3

I'm using PHP 5.5.9 and MySQL 5.5.44 with mysqlnd 5.0.11-dev on Ubuntu 14.04 LTS. The following statement fails to prepare:

$db->prepare("SELECT nr.x FROM (SELECT ? AS x) AS nr")

This is despite the fact that the following statement prepares successfully:

$db->prepare("SELECT nr.x FROM (SELECT '1337' AS x) AS nr")

What causes this difference? The manual says "Parameter markers can be used only where data values should appear, not for SQL keywords, identifiers, and so forth." But this is for a data value.

Not PDO's fault

The same thing happens in the stand-alone client:

mysql -uredacted -predacted redacted
-- Type 'help;' or '\h' for help.
SELECT nr.x FROM (SELECT '1337' AS x) AS nr;
-- x
-- 1337
-- 1 row in set (0.00 sec)
PREPARE workingstmt FROM 'SELECT nr.x FROM (SELECT ''1337'' AS x) AS nr';
-- Query OK, 0 rows affected (0.00 sec)
-- Statement prepared
DEALLOCATE PREPARE workingstmt;
-- Query OK, 0 rows affected (0.00 sec)
PREPARE brokenstmt FROM 'SELECT nr.x FROM (SELECT ? AS x) AS nr';
-- ERROR 1054 (42S22): Unknown column 'nr.x' in 'field list'
^D
-- Bye

My motivation

I'm trying to add a row to a table that has an auto-incrementing primary key. In InnoDB's default auto-increment locking mode, which the manual calls "consecutive", InnoDB skips an auto-increment value when a row might be inserted but is not, as is the case with INSERT IGNORE or ON DUPLICATE KEY UPDATE that runs into an existing row whose UNIQUE values match those of the row being inserted. (These are called "mixed-mode inserts" in the manual.)

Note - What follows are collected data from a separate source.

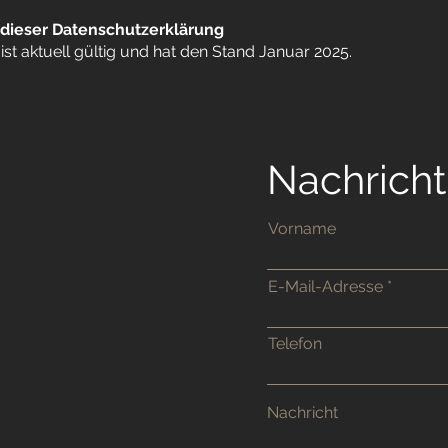
 dieser Datenschutzerklärung
st aktuell gültig und hat den Stand Januar 2025.
Nachricht
Vorname
E-Mail-Adresse
Telefon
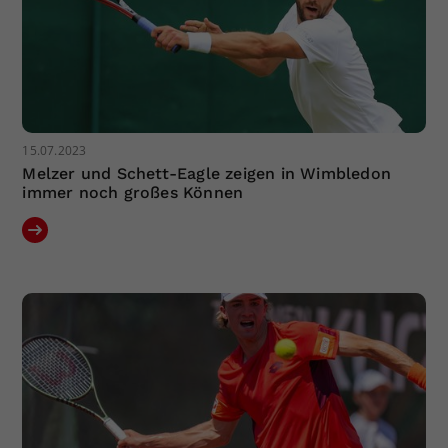
15.07.2023
Melzer und Schett-Eagle zeigen in Wimbledon
immer noch großes Können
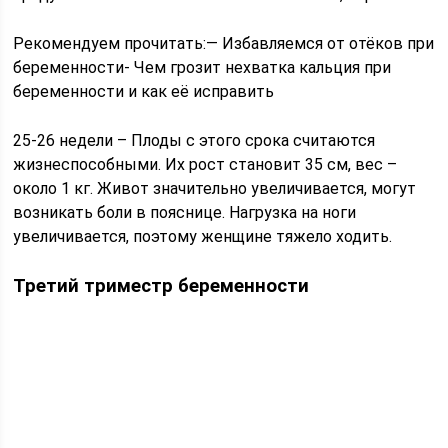
Рекомендуем прочитать:— Избавляемся от отёков при
беременности- Чем грозит нехватка кальция при
беременности и как её исправить
25-26 недели – Плоды с этого срока считаются
жизнеспособными. Их рост становит 35 см, вес –
около 1 кг. Живот значительно увеличивается, могут
возникать боли в пояснице. Нагрузка на ноги
увеличивается, поэтому женщине тяжело ходить.
Третий триместр беременности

Every few hours, I import a feed from my supplier. This has about 200,000 rows, and all but on average 200 of these rows have unique values that correspond to values already present in the table. So if I were to use INSERT IGNORE or ON DUPLICATE KEY UPDATE all the time, I'd burn through 199,800 IDs every few hours. So I don't want to use INSERT IGNORE or ON DUPLICATE KEY UPDATE for fear that I might exhaust the 4.2 billion limit of INTEGER UNSIGNED with repeated inserts over time to a table with the same UNIQUE key. I don't want to switch the column to BIGINT type because 32-bit PHP has no type with the same semantics as MySQL BIGINT. The server administrator is unwilling to switch to 64-bit PHP or to change innodb_autoinc_lock_mode for all users of the server.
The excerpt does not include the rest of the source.